**Provided data:**
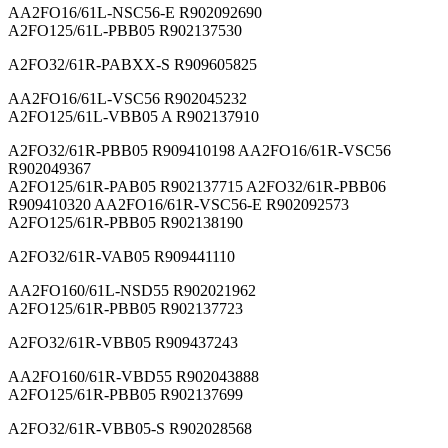
AA2FO16/61L-NSC56-E R902092690
A2FO125/61L-PBB05 R902137530
A2FO32/61R-PABXX-S R909605825
AA2FO16/61L-VSC56 R902045232
A2FO125/61L-VBB05 A R902137910
A2FO32/61R-PBB05 R909410198 AA2FO16/61R-VSC56
R902049367
A2FO125/61R-PAB05 R902137715 A2FO32/61R-PBB06
R909410320 AA2FO16/61R-VSC56-E R902092573
A2FO125/61R-PBB05 R902138190
A2FO32/61R-VAB05 R909441110
AA2FO160/61L-NSD55 R902021962
A2FO125/61R-PBB05 R902137723
A2FO32/61R-VBB05 R909437243
AA2FO160/61R-VBD55 R902043888
A2FO125/61R-PBB05 R902137699
A2FO32/61R-VBB05-S R902028568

**Action item:**
Once the line with "A2FO125/61R-PBB05 R902138190" is found, transcribe it and each line after it through the final line of the entries, exactly and only.

**Solution:**
A2FO125/61R-PBB05 R902138190
A2FO32/61R-VAB05 R909441110
AA2FO160/61L-NSD55 R902021962
A2FO125/61R-PBB05 R902137723
A2FO32/61R-VBB05 R909437243
AA2FO160/61R-VBD55 R902043888
A2FO125/61R-PBB05 R902137699
A2FO32/61R-VBB05-S R902028568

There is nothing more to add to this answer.